The major disadvantage of DCOM when compared with CORBA is its restriction to Microsoft-supported environments. DCOM is not an open system because Microsoft controls the standards. This might not matter if you work exclusively with Windows anyway. There has been some work to bridge the CORBA and DCOM worlds using IIOP, the Internet Inter-ORB Protocol, but this has not so far led to massive integration between the Microsoft world and everything else.

DCOM has also proved to be difficult to scale to larger systems without explicit use of MTS. Although this is an acceptable overhead for large-scale projects, it appears to require disproportionate effort for small- and medium-sized developments. A good description of DCOM technology, along with many examples of how Python can be integrated into the DCOM environment, is available in Programming Python on Win32 (Mark Hammond and Andy Robinson, O'Reilly).

XML-Based Interactions

Various communication schemes are current that use XML to encode remote requests and responses between system components, the two best known being XML-RPC and SOAP. SOAP is of interest to web developers because it uses HTTP as the request/response transmission protocol and so is available wherever web services can operate. Microsoft has built its BizTalk services around SOAP, carving out an early market share in distributed services. The XML-RPC camp promotes technologies that allow a similar style of interactions, with all data interchanged using XML.
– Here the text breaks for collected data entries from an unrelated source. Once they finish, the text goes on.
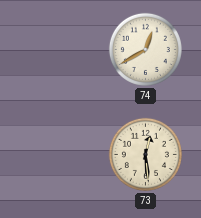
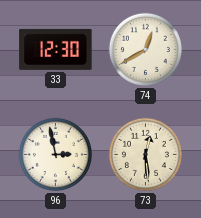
33: none -> 12:30
96: none -> 2:58
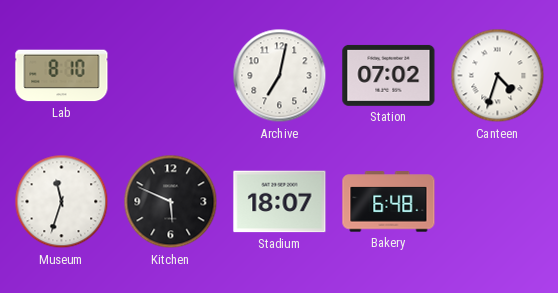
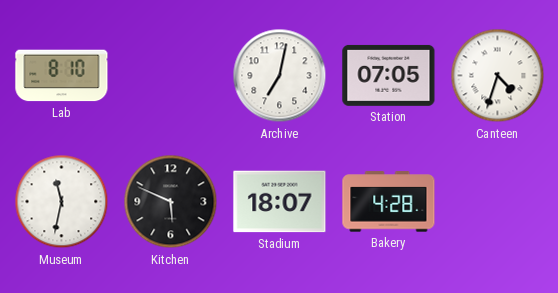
Station: 07:02 -> 07:05
Museum: 11:33 -> 11:32
Bakery: 6:48 -> 4:28
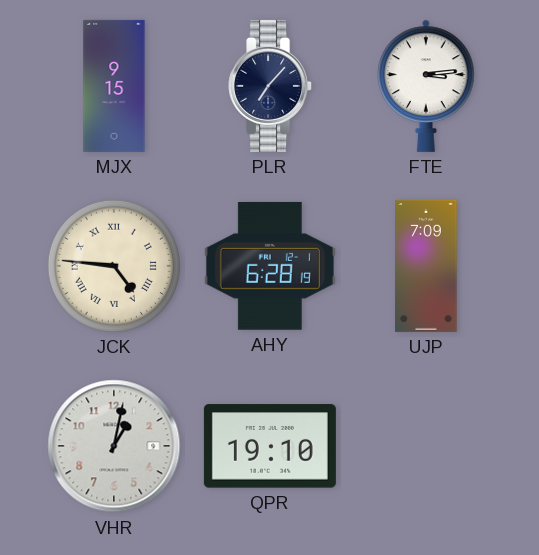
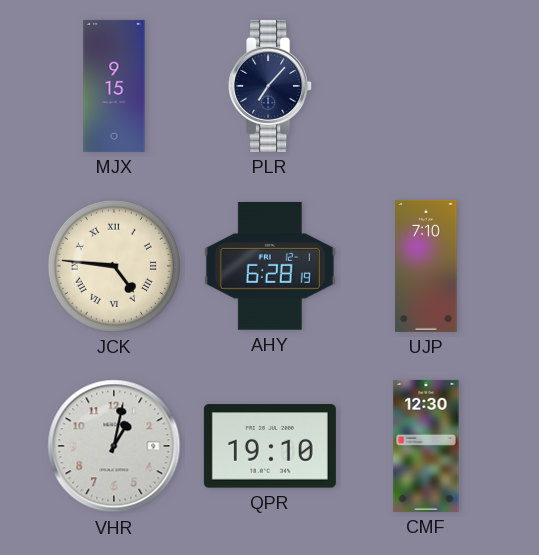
FTE: 3:14 -> none
UJP: 7:09 -> 7:10
CMF: none -> 12:30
It will be interesting to see whether BizTalk is operated as a closed framework: if third parties do not run BizTalk servers, then even Microsoft may not be able to provide a large enough infrastructure to win out over an open systems protocol. SOAP itself is receiving broad support across the industry, by companies as large as IBM, so its future seems assured independently of BizTalk.

One of the "features" used to promote SOAP and similar techniques is that it uses HTTP, which corporate firewalls already accommodate. What this really means, however, is that any server that can be accessed for web services can also be accessed for remote procedure calls after it becomes SOAP-capable. This would seem to be a somewhat specious argument in favor of SOAP because opening firewalls to other RPC protocols like IIOP would only involve substantially the same risks. Whether the managers of corporate firewalls will want to allow SOAP traffic to continue to pass unhindered after they appreciate its implications remains to be seen.